Flexaret is a brand of cameras manufactured from 1939 to 1970 in Czechoslovakia by the company Meopta. All models of Flexaret are twin-lens reflex cameras with aluminum body, taking square "6×6" format photographs on a 120 roll film. Some models were also capable of using 35 mm film with the help of a special adapter.

== History ==
In 1939, the company Optikotechna bought a factory producing photographic equipment in Přerov. Optikotechna initially developed and improved older models (known as Autoflex and Flexette).

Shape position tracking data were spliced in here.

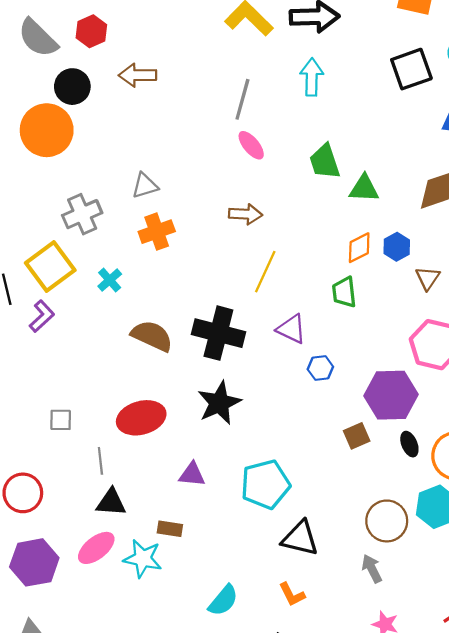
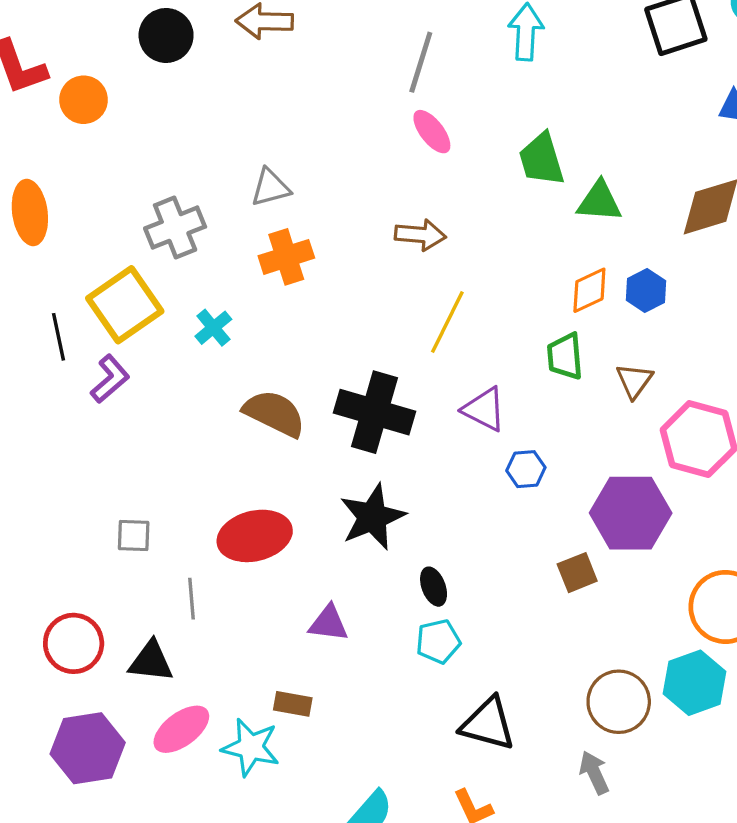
orange circle: (47, 130) -> (84, 100), moved, size x0.6
brown triangle: (428, 278) -> (634, 381), moved
black ellipse: (409, 444) -> (434, 587), moved
cyan pentagon: (265, 484) -> (438, 641), size x0.6
black triangle: (111, 502) -> (151, 661), moved

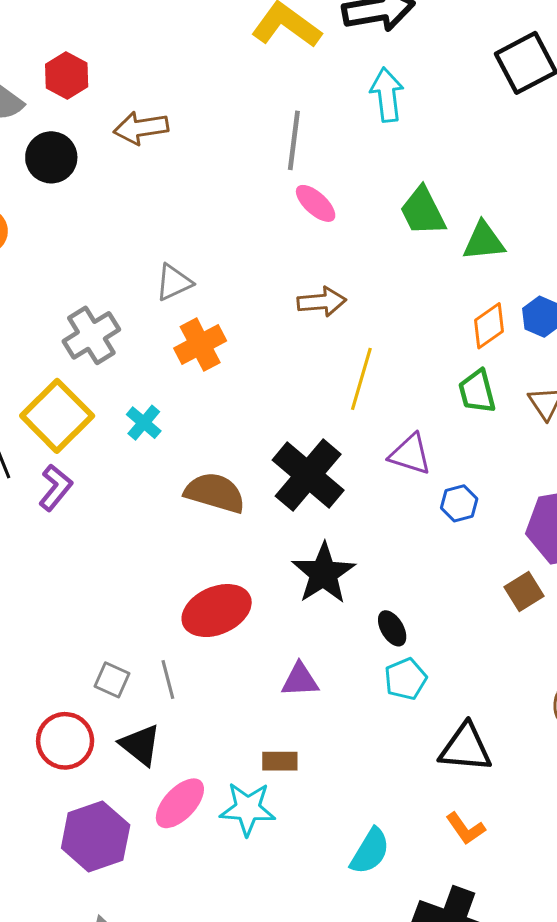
black cross: (374, 412) -> (308, 475), turned 34
gray square: (134, 536) -> (112, 680), moved, turned 32
black triangle: (151, 661) -> (140, 745), turned 42

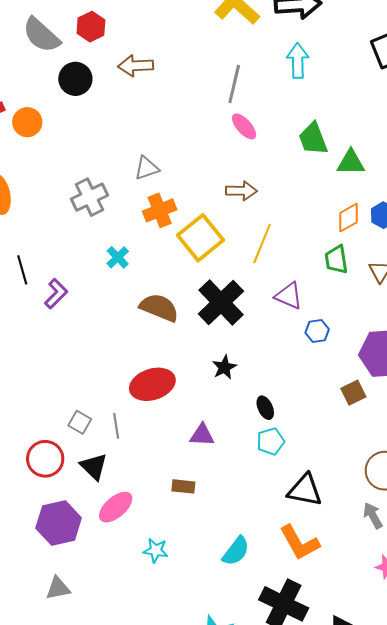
yellow square: (57, 416) -> (201, 238), moved
black star: (324, 573) -> (224, 367), size x0.6
cyan star: (248, 809) -> (156, 550), moved, size x0.7
orange L-shape: (466, 829) -> (299, 543), size x1.6

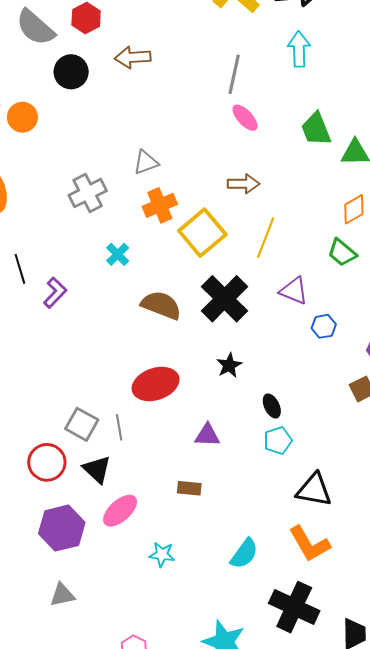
green trapezoid: (336, 259) -> (342, 253), turned -40
gray square: (80, 422) -> (82, 424), size x1.4

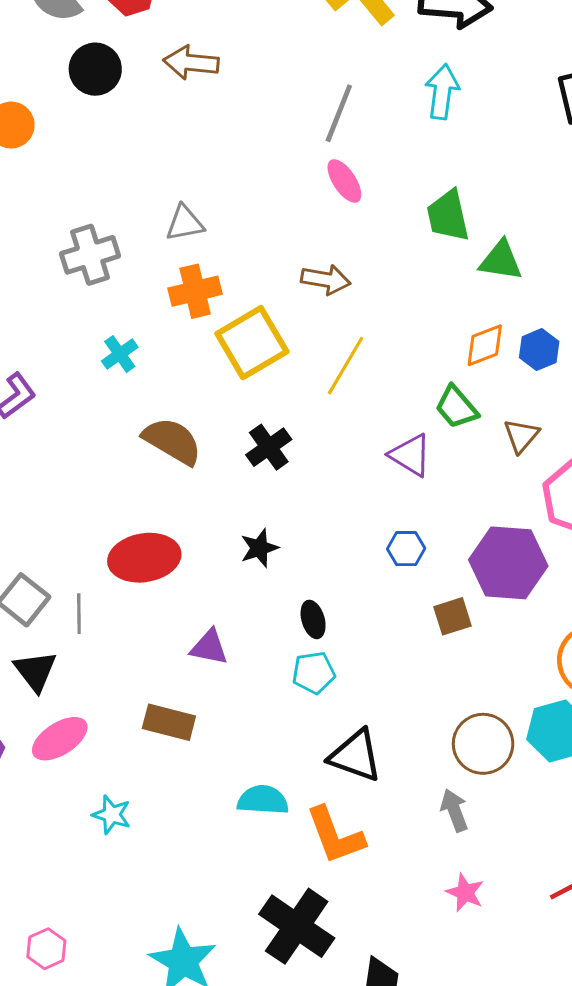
purple triangle: (294, 291) -> (410, 455), moved
black cross: (224, 299) -> (269, 447), size x0.6
blue hexagon: (324, 326) -> (406, 549), moved
brown rectangle: (189, 488) -> (169, 722), size x1.4
cyan semicircle: (244, 554) -> (263, 800), moved, turned -132

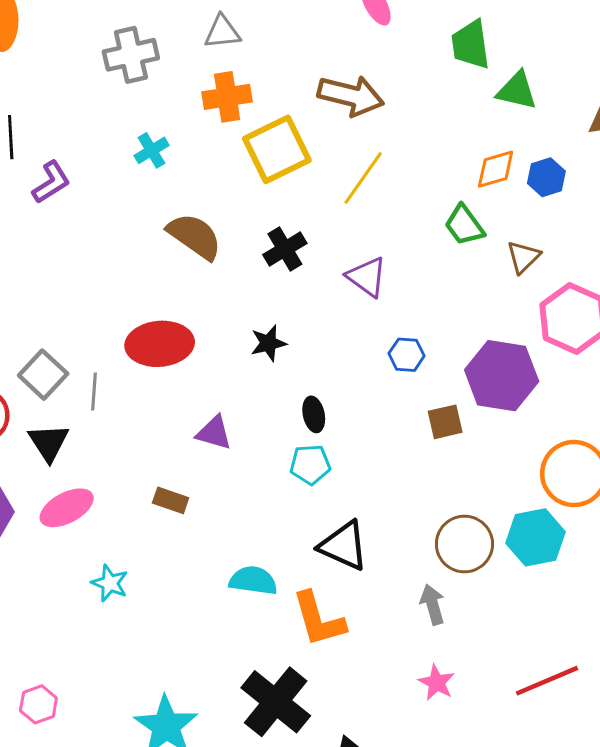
brown arrow: (326, 280) -> (351, 96), size x1.4
purple triangle: (410, 455) -> (367, 277), moved
brown rectangle: (169, 722) -> (171, 500), size x0.7

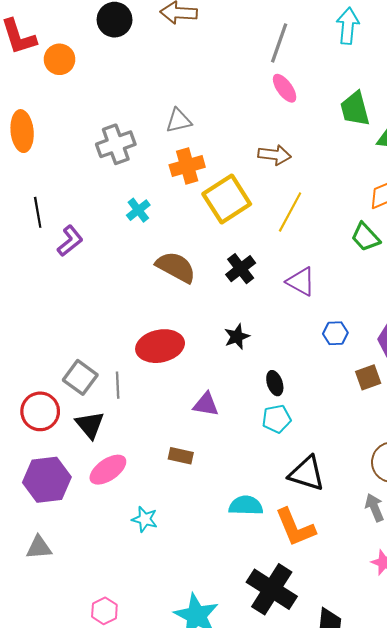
brown arrow: (351, 96) -> (275, 155), size x0.7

The development of a new camera called Flexaret started in the post-World War II years in the Meopta company, founded in 1946. The camera was intended rather for amateur photography; the handling was easy and technical parameters were simple. The Flexaret rapidly became popular in Czechoslovak households and its popularity lasted until the 1960s. However, the strategy of the Council for Mutual Economic Assistance among communist states demanded subordination of national interests to the central planning process dictated by the Soviet Union. The tradition and competition were suppressed by political interests. The last cameras were produced after the 1968 Soviet invasion and in 1970 when the production was cancelled due to lack of parts from East Germany, after which the brand was replaced by the inferior Soviet Lubitel camera line.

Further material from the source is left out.